At the end of the World War I, the British parliament passed a bill chaired by Herbert Albert Lawrence Fisher, chairman of the committee on Education. The bill would raise the age of compulsory education to 14. It would require local education authorities to open adequate eontin-uation schools for children aged 11 to 14 or 16 in the region. The law also requires local education authorities to provide medical examinations for students enrolled in their continuing and secondary schools.

After the enactment of the education act of 1918, free compulsory education was finally realized. This marks the realization of equality of educational rights at the most basic level, which is a great progress in the history of British education. Soviet scholar vladimir lapchenko once said that the act "actually resulted in the implementation of compulsory education for children under the age of 14". However, the equality of education rights only means the equality of education starting point, does not mean everyone can enjoy the same quality of education. As a matter of fact, when the years of compulsory education have partially coincided with the age of secondary education, the children of the lower class can only complete the compulsory education in the continuing school due to the high tuition fees and the lack of connecting channels in the education system such as junior middle school, which is basically out of the public secondary schools gradually developed after 1902. In response, scholar Peter Gordon once commented: "social class is an important factor in modern British history -- the relationship between social class and school education is one of the most prominent characteristics of the British education system.

At the same time, the education act of 1918 effectively promoted the development of medical services. The board of education immediately established a regulation requiring local education authorities to provide treatment for children with minor diseases, visual impairment and tonsil hypertrophy. The costs incurred shall be borne by the parents, but it is true that extreme poverty families can receive free treatment.

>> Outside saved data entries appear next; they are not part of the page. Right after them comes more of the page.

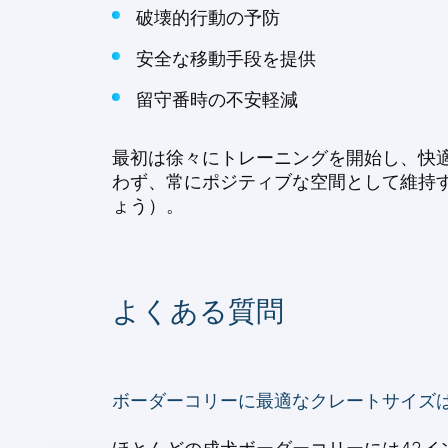
破壊的行動の予防
安全な移動手段を提供
留守番時の不安軽減
最初は徐々にトレーニングを開始し、快
わず、常にポジティブな空間として維持す
ょう）。
よくある質問
ボーダーコリーに最適なクレートサイズ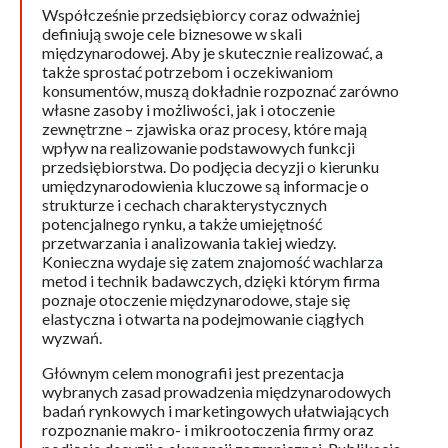
Współcześnie przedsiębiorcy coraz odważniej
definiują swoje cele biznesowe w skali
międzynarodowej. Aby je skutecznie realizować, a
także sprostać potrzebom i oczekiwaniom
konsumentów, muszą dokładnie rozpoznać zarówno
własne zasoby i możliwości, jak i otoczenie
zewnętrzne – zjawiska oraz procesy, które mają
wpływ na realizowanie podstawowych funkcji
przedsiębiorstwa. Do podjęcia decyzji o kierunku
umiędzynarodowienia kluczowe są informacje o
strukturze i cechach charakterystycznych
potencjalnego rynku, a także umiejętność
przetwarzania i analizowania takiej wiedzy.
Konieczna wydaje się zatem znajomość wachlarza
metod i technik badawczych, dzięki którym firma
poznaje otoczenie międzynarodowe, staje się
elastyczna i otwarta na podejmowanie ciągłych
wyzwań.
Głównym celem monografii jest prezentacja
wybranych zasad prowadzenia międzynarodowych
badań rynkowych i marketingowych ułatwiających
rozpoznanie makro- i mikrootoczenia firmy oraz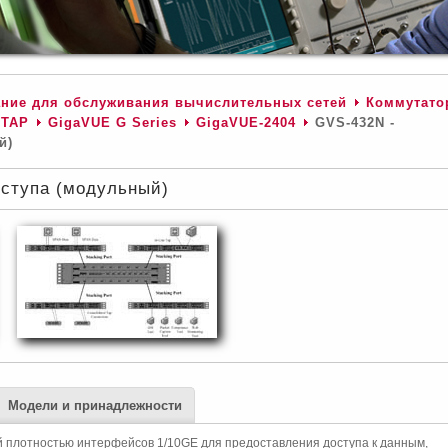
ние для обслуживания вычислительных сетей
Коммутато
 TAP
GigaVUE G Series
GigaVUE-2404
GVS-432N -
й)
ступа (модульный)
Модели и принадлежности
й плотностью интерфейсов 1/10GE для предоставления доступа к данным,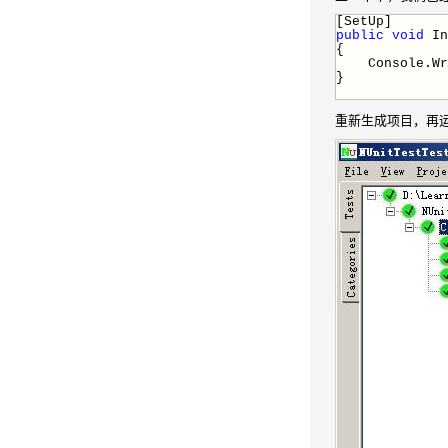
[SetUp]
public
void
In
{
Console.Wri
}
重新生成项目，再运行NU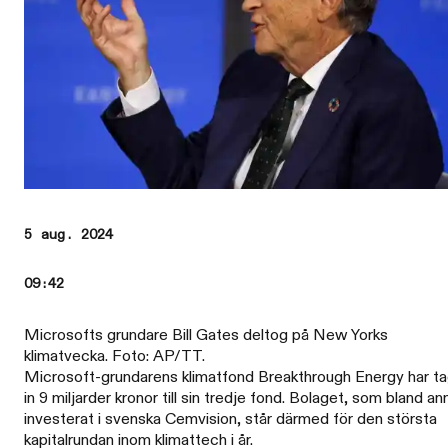
5 aug. 2024
09:42
Microsofts grundare Bill Gates deltog på New Yorks
klimatvecka. Foto: AP/TT.
Microsoft-grundarens klimatfond Breakthrough Energy har ta
in 9 miljarder kronor till sin tredje fond. Bolaget, som bland an
investerat i svenska Cemvision, står därmed för den största
kapitalrundan inom klimattech i år.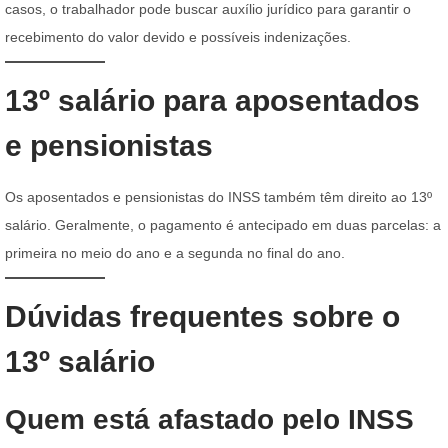
casos, o trabalhador pode buscar auxílio jurídico para garantir o
recebimento do valor devido e possíveis indenizações.
13º salário para aposentados
e pensionistas
Os aposentados e pensionistas do INSS também têm direito ao 13º
salário. Geralmente, o pagamento é antecipado em duas parcelas: a
primeira no meio do ano e a segunda no final do ano.
Dúvidas frequentes sobre o
13º salário
Quem está afastado pelo INSS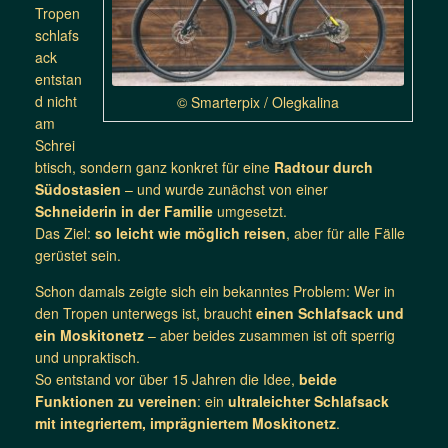
Tropen
schlafs
ack
entstan
d nicht
© Smarterpix / Olegkalina
am
Schrei
btisch, sondern ganz konkret für eine
Radtour durch
Südostasien
– und wurde zunächst von einer
Schneiderin in der Familie
umgesetzt.
Das Ziel:
so leicht wie möglich reisen
, aber für alle Fälle
gerüstet sein.
Schon damals zeigte sich ein bekanntes Problem: Wer in
den Tropen unterwegs ist, braucht
einen Schlafsack und
ein Moskitonetz
– aber beides zusammen ist oft sperrig
und unpraktisch.
So entstand vor über 15 Jahren die Idee,
beide
Funktionen zu vereinen
: ein
ultraleichter Schlafsack
mit integriertem, imprägniertem Moskitonetz
.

Since 1920, unemployment and poverty have become common problems due to the negative effects of the first world war and economic crisis. Since then, compulsory education and welfare have entered into a slow but progressive development track. In the 1930s Sir John Boyd Orr, a nutritionist, found that a quarter of British children were malnourished and that the nutrients they received from their food were inadequate in all respects -- including calories, protein, minerals and vitamins. Under the guidance of this study, the British government in 1934 approved a grant for the Milk mar-keting Board to support its implementation. Under the scheme, milk boards would be required to supply a third of a pint of milk a day for less than a quarter of a penny per school-age child, with local education authorities covering the cost for poor families. By 1939, 50 percent of students enrolled in schools owned by local education authorities benefited from the program. By the time of the World War II, the proportion was more than 70 per cent. New progress has also been made in catering services. Before world war ii, meals were limited to poor children in public elementary schools, and the proportion of children who had access to free meals was rarely more than 3 percent of the total number of children in elementary schools. According to a 1939 survey, only half of all local education authorities served meals. Mass feeding began in 1941 when the British government introduced a temporary policy to ensure the health of children during the war, requiring local education authorities to feed all pupils in their schools. By 1945, local education authorities had provided 1.6 million lunches to school-age children, 14 percent free and the rest at cost.